Question: Why are supply chains so difficult to control?

DR PAUL WALLEY
Most supply chains are naturally unstable because of a phenomenon known as the bullwhip effect. This is where small changes in demand at the customer end of a supply chain are passed upstream but at every step this change in demand gets bigger. As a rule of thumb, the demand variation can double every time you pass an order further upstream. This becomes a real problem to maintain supply, especially if you are at the top end of the supply chain where you see the worst of its effects. 


Question: So what is the cause of the bullwhip effect?

DR PAUL WALLEY 
The bullwhip effect is created when three factors simultaneously come into play.

First, the main ingredient is demand uncertainty, where a supplier is not sure how much their customer is going to order. This obviously occurs very commonly.

Second, a contributing factor is order lead time - the time difference between when you place an order and get the items. This time delay means that any corrective action to stabilise a system takes time to filter through the supply chain as a whole.

The third factor, importantly, is human behaviour. If my customer drops their order quantity, I suddenly find I have too much stock - I’ve over-produced. I’ve a further problem in that my suppliers have already received orders from me that I placed days or weeks ago, based around a higher sales forecast - and so for a period of time they are going to continue to supply me with stock that I no longer need. I now severely reign back on my next few orders. My cut back in ordering is greater than the cut back from my customer.

This behaviour then cascades back up the supply chain. My supplier sees me cutting back, so they do the same - but to an even greater extent again and so on. And there you have the bullwhip effect.

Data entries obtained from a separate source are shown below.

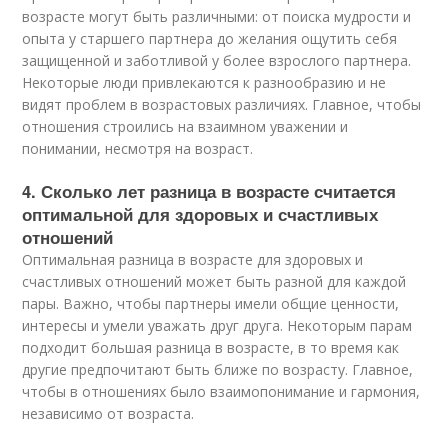
возрасте могут быть различными: от поиска мудрости и
опыта у старшего партнера до желания ощутить себя
защищенной и заботливой у более взрослого партнера.
Некоторые люди привлекаются к разнообразию и не
видят проблем в возрастовых различиях. Главное, чтобы
отношения строились на взаимном уважении и
понимании, несмотря на возраст.
4. Сколько лет разница в возрасте считается
оптимальной для здоровых и счастливых
отношений
Оптимальная разница в возрасте для здоровых и
счастливых отношений может быть разной для каждой
пары. Важно, чтобы партнеры имели общие ценности,
интересы и умели уважать друг друга. Некоторым парам
подходит большая разница в возрасте, в то время как
другие предпочитают быть ближе по возрасту. Главное,
чтобы в отношениях было взаимопонимание и гармония,
независимо от возраста.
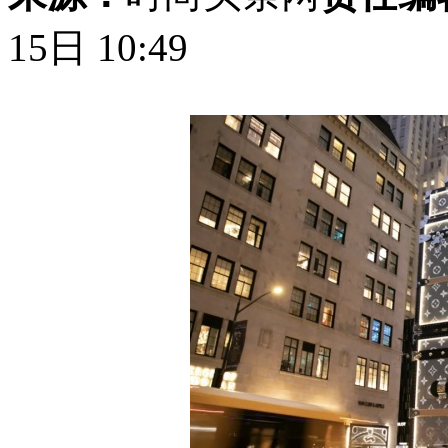
15日 10:49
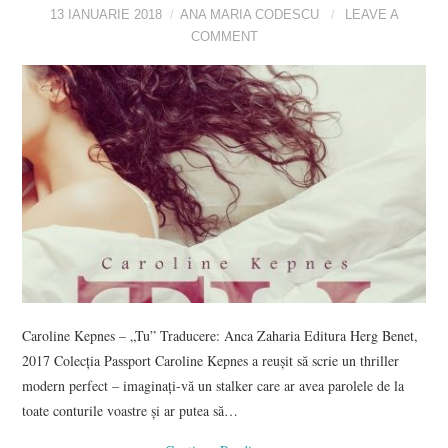
13 IANUARIE 2018
ANA MARIA CODESCU
LEAVE A
COMMENT
Caroline Kepnes – „Tu” Traducere: Anca Zaharia Editura Herg Benet,
2017 Colecția Passport Caroline Kepnes a reușit să scrie un thriller
modern perfect – imaginați-vă un stalker care ar avea parolele de la
toate conturile voastre și ar putea să…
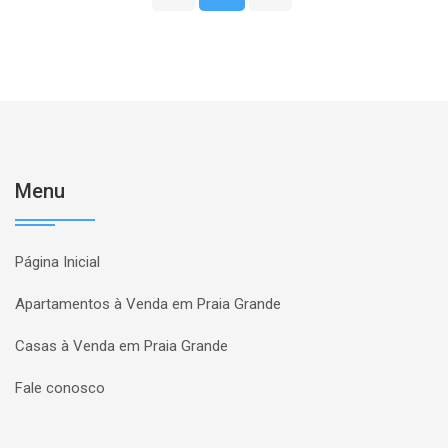
Menu
Página Inicial
Apartamentos à Venda em Praia Grande
Casas à Venda em Praia Grande
Fale conosco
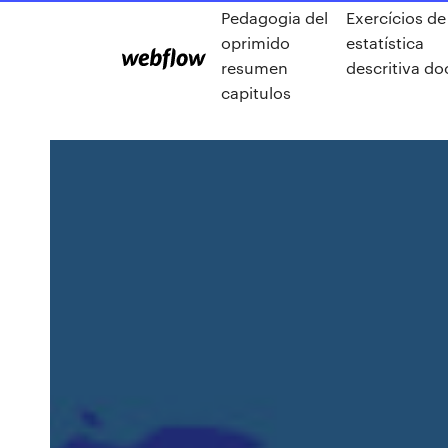
Pedagogia del
Exercícios de
oprimido
estatística
resumen
descritiva do
capitulos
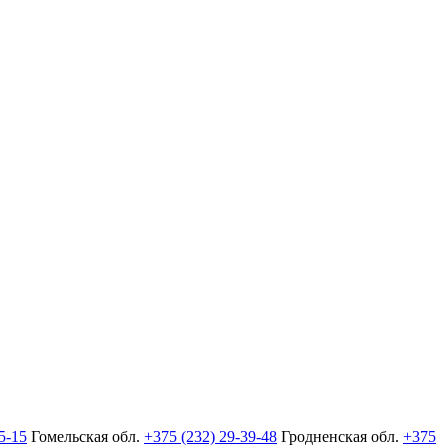
5-15
Гомельская обл.
+375 (232) 29-39-48
Гродненская обл.
+375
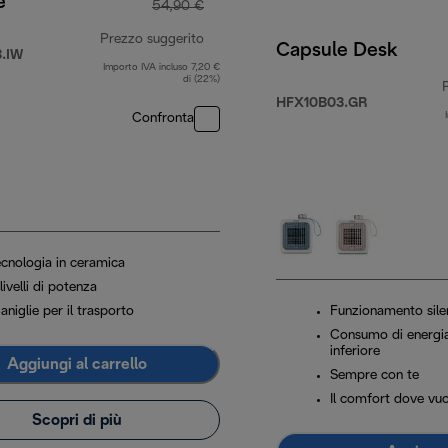
e
54,90 €
Prezzo suggerito
Capsule Desk
.IW
Importo IVA incluso 7,20 €
prezzo originale 54,90 €
di (22%)
HFX10B03.GR
Confronta
,99 €
ecnologia in ceramica
livelli di potenza
niglie per il trasporto
Funzionamento sile
Consumo di energi
inferiore
Aggiungi al carrello
Sempre con te
Il comfort dove vuo
Scopri di più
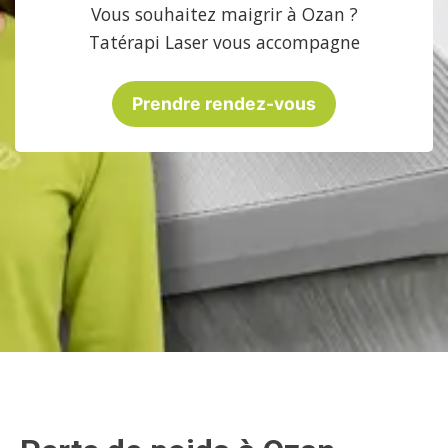
Vous souhaitez maigrir à Ozan ?
Tatérapi Laser vous accompagne
Prendre rendez-vous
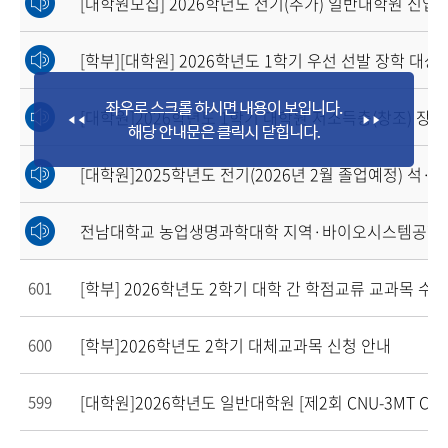
[대학원모집] 2026학년도 전기(추가) 일반대학원 신입
[학부][대학원] 2026학년도 1학기 우선 선발 장학 대상
[대학원]2026학년도 1학기 대학원 저소득층(창조) 장
[대학원]2025학년도 전기(2026년 2월 졸업예정) 석
전남대학교 농업생명과학대학 지역·바이오시스템공학과
[학부] 2026학년도 2학기 대학 간 학점교류 교과목 수
601
[학부]2026학년도 2학기 대체교과목 신청 안내
600
[대학원]2026학년도 일반대학원 [제2회 CNU-3MT Comp
599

Question: Does this effect only apply when demand is falling?

DR PAUL WALLEY
No, it works in both ways. Demand increases generate precisely the same human behaviour, but now we have shortage of stock and huge upswings in ordering instead of over-supply. In fact, one of the biggest avoidable causes of the bullwhip effect is where sellers - retailers - mainly, decide to embark on promotions that deliberately increase demand in the short term. For many products consumers don’t change their useage - they buy when the price is low and stockpile, leading to unnatural peaks and troughs in demand that mess up manufacturers’s schedules. The notion of “Black Friday” as a pre-Christmas sales event is another example of a nightmare set of conditions for many manufacturers in this respect.


Question: Can anything be done to eliminate the bullwhip effect?

DR PAUL WALLEY 
The bullwhip effect will appear any time you create the conditions for it. However, if you collaborate across the supply chain, working to schedules, sharing information, agreeing on stock policies, and so on, there are ways to keep the supply chain in control as much as possible. This takes a lot of work to pull this off.